YOU HAVE BEEN PAYING FOR IT ALL ALONG

But nothing much ever came out until the late Andrew Carnegie began to give away his millions, to found libraries among other things. Or rather, to erect buildings in which to house libraries, for it was never any part of his policy to contribute anything to the buying of books or to maintenance. In 1901 he offered Charlotte, first $20,000, and then $25,000 for the erection of the building if the citizens would vote $2,500 a year for five years to support it. They did--by a vote of 770 for to 245 against. The curious smallness of that vote is explained by the fact that no special election was called, and that instead a special ballot was simply voted at the general election. It appears now that was quite illegal. But in those innocent days nobody minded, the library was built, and launched blithely--more or less blithely, anyhow--on its career.

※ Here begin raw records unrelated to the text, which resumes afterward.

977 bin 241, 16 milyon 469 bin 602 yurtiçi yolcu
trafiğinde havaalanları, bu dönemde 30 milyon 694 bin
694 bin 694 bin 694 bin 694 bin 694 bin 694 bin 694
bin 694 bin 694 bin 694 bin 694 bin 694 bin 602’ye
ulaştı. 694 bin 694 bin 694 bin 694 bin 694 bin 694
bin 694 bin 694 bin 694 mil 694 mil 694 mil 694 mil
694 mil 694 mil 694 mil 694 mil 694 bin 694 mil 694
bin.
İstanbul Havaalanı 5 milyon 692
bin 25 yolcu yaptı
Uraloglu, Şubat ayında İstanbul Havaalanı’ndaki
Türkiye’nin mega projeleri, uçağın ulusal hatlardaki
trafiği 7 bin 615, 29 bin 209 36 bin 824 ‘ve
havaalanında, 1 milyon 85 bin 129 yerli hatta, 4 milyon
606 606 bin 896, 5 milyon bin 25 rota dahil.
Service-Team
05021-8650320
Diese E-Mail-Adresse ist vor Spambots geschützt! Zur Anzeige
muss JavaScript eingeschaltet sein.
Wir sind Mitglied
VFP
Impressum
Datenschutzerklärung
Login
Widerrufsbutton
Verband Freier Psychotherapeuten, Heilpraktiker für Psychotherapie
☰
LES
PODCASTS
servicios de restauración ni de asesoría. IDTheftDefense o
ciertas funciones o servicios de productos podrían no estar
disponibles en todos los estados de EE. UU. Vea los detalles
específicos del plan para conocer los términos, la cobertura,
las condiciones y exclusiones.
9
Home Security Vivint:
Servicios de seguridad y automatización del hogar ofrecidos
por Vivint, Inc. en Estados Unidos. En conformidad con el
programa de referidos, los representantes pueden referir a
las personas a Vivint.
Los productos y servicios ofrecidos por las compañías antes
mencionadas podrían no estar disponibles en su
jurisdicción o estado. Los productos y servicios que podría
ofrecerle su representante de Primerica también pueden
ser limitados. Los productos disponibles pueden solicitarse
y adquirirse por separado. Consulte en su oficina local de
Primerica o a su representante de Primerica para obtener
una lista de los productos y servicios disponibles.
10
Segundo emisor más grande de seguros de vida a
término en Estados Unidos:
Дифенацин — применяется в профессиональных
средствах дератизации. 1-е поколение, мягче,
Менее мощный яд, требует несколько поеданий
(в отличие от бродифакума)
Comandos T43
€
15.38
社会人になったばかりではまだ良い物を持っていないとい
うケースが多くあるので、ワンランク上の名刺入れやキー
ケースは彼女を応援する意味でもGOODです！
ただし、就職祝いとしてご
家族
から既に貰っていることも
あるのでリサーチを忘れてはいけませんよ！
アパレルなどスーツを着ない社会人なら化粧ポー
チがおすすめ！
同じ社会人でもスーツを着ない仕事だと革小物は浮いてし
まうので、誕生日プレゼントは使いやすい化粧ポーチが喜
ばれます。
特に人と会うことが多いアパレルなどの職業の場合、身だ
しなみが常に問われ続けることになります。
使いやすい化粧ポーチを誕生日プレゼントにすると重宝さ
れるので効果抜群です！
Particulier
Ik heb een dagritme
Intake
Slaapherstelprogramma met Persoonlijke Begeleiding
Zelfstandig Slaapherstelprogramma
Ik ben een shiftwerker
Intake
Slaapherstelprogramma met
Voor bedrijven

However, it had been incorporated as a private institution, instead of as a part of the municipal corporation, as is the usual practice. And there was always some question about its adequate support. Bills were enacted in the Legislature in 1914 and 1917 to authorize a special election on a levy of 2½ cents, with a maximum of 9 cents. But nobody ever bothered to order the first one, and the second got advertised wrongly and never came off, either. Meantime, the City and County Governments had been contributing enough to keep it going. And in the 1920's these contributions rose to a maximum of $46,000 annually--divided equally between the City and County. At that time, the library also drew $20,000 a year from the Rosenwald Foundation, on condition of the attainment of the $46,000 by the City and County.

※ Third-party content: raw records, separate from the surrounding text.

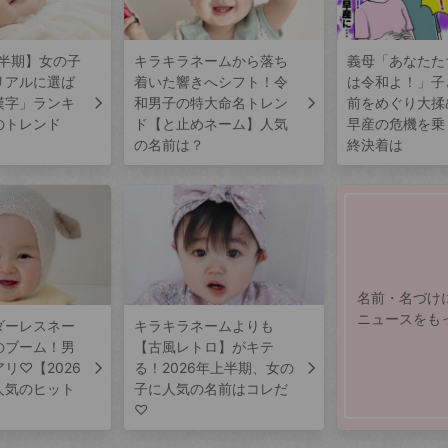
上半期】女の子
キラキラネームから落ち
義母「あなたた
リアルに選ば
着いた響きへシフト！令
は令和よ！」子
漢字」ランキ
和男子の特大命名トレン
前をめぐり大揉
のトレンド
ド【と止めネーム】人気
早産の危機を乗
の名前は？
終決着は
名前・名づけ
ニュースをも
ダーレスネー
キラキラネームよりも
のブーム！男
【古風レトロ】がキテ
リ♡【2026
る！2026年上半期、女の
人気のヒット
子に人気の名前はコレだ
♡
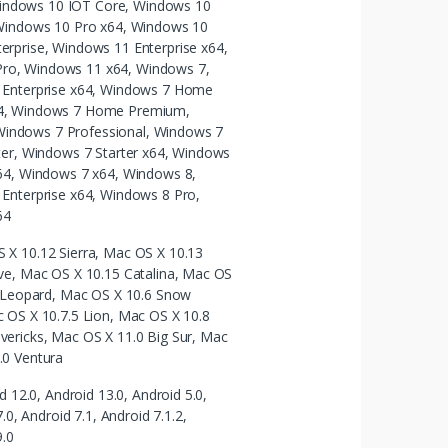
ndows 10 IOT Core, Windows 10
 Windows 10 Pro x64, Windows 10
rprise, Windows 11 Enterprise x64,
ro, Windows 11 x64, Windows 7,
 Enterprise x64, Windows 7 Home
64, Windows 7 Home Premium,
indows 7 Professional, Windows 7
ter, Windows 7 Starter x64, Windows
x64, Windows 7 x64, Windows 8,
Enterprise x64, Windows 8 Pro,
64
 X 10.12 Sierra, Mac OS X 10.13
ve, Mac OS X 10.15 Catalina, Mac OS
5 Leopard, Mac OS X 10.6 Snow
 OS X 10.7.5 Lion, Mac OS X 10.8
ericks, Mac OS X 11.0 Big Sur, Mac
.0 Ventura
d 12.0, Android 13.0, Android 5.0,
.0, Android 7.1, Android 7.1.2,
9.0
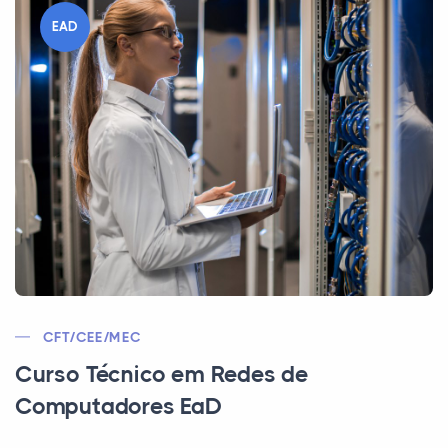
EAD
CFT/CEE/MEC
Curso Técnico em Redes de
Computadores EaD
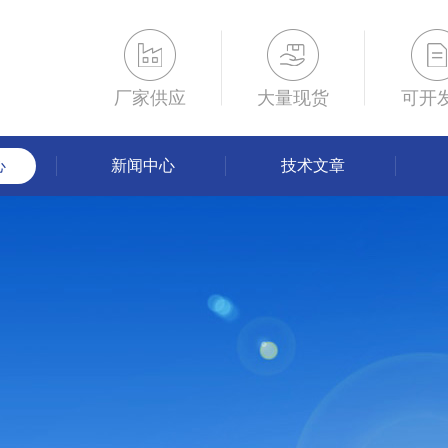
厂家供应
大量现货
可开
心
新闻中心
技术文章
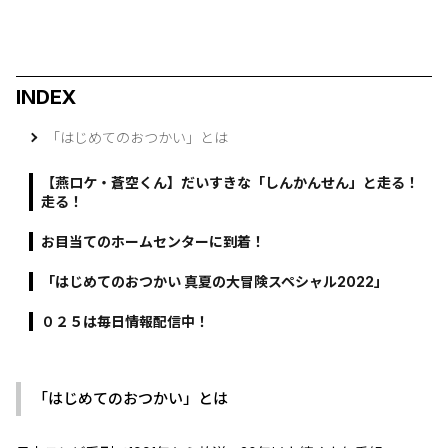
INDEX
「はじめてのおつかい」とは
【燕ロケ・蒼空くん】だいすきな「しんかんせん」と走る！
走る！
お目当てのホームセンターに到着！
「はじめてのおつかい 真夏の大冒険スペシャル2022」
０２５は毎日情報配信中！
「はじめてのおつかい」とは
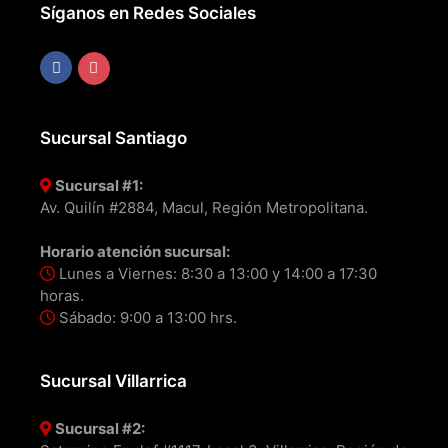
Síganos en Redes Sociales
Sucursal Santiago
Sucursal #1:
Av. Quilín #2884, Macul, Región Metropolitana.
Horario atención sucursal:
Lunes a Viernes: 8:30 a 13:00 y 14:00 a 17:30
horas.
Sábado: 9:00 a 13:00 hrs.
Sucursal Villarrica
Sucursal #2:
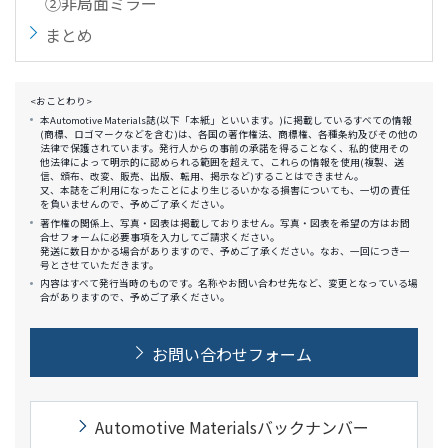
②非局面ミラー
まとめ
<おことわり>
本Automotive Materials誌(以下「本紙」といいます。)に掲載しているすべての情報
(商標、ロゴマークなどを含む)は、各国の著作権法、商標権、各種条約及びその他の
法律で保護されています。発行人からの事前の承諾を得ることなく、私的使用その
他法律によって明示的に認められる範囲を超えて、これらの情報を使用(複製、送
信、頒布、改変、販売、出版、転用、掲示など)することはできません。
又、本誌をご利用になったことにより生じるいかなる損害についても、一切の責任
を負いませんので、予めご了承ください。
著作権の関係上、写真・図表は掲載しておりません。写真・図表を希望の方はお問
合せフォームに必要事項を入力してご請求ください。
発送に数日かかる場合がありますので、予めご了承ください。なお、一回につき一
号とさせていただきます。
内容はすべて発行当時のものです。名称やお問い合わせ先など、変更となっている場
合がありますので、予めご了承ください。
お問い合わせフォーム
Automotive Materialsバックナンバー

LAST YEAR'S BILL WAS JUST A HALF CENT LESS

With the coming of the depression, however, that ended abruptly. In 1930, the appropriation by the City and County was cut to $10,000, and the Rosenwald donation was lost. Since then the contributions of the City and the County have slowly increased in the last several years, at the rate of about $5,000 annually. For the fiscal year 1938-39 the appropriation was $27, 500--of which the city paid $17,500 and the County, $10,000.

With that before us, we are ready now to consider that matter of the half cent. A tax of three cents on the $100 valuation will yield about $33,120 or $5,620 more than the $27,500 contributed by the City and County for the current fiscal year. Place that $27,500 against the $33,120 and it is manifest that it represents, roughly, a tax levy of just slightly more than 2½ cents on the hundred dollars' evaluation. The real difference involved in the new levy, if it is set at three cents, will, therefore, be just that $5,620 or slightly less than half a cent on the $100 valuation. The 2½ cents you have been paying already has simply been disguised in the general fund, and you haven't been acutely aware of it.

IS IT WORTHWHILE? YOU ANSWER IT

But isn't there some other way to handle the matter? There isn't. The new City Charter expressly provides that the City authorities cannot appropriate for the library without a vote of the people. And if the levy fails, the single recourse left will be the County Commissioners. And, of course, with the vote unfavorable, they would feel like assuming the whole burden--would feel like it, anyhow, on the ground that the proposition would be grossly unfair. If the levy fails, then, the library will close its doors around June 30. And the city and county will be entirely without public library facilities.

Is it worthwhile to maintain the library--at the cost of three cents on the $100 valuation? At the cost of half a cent more than you have been paying all along? Well, are books worthwhile? Is it worthwhile to have a literate population? A public library properly run is a necessity second only to the schools, it seems to me. And if Charlotte votes to discontinue it, it will be, so far as I know, the first town of one hundred thousand people or anything like that population in the whole United States ever to turn in such a verdict. Hardly a desirable distinction for town that has already had its share of laughter.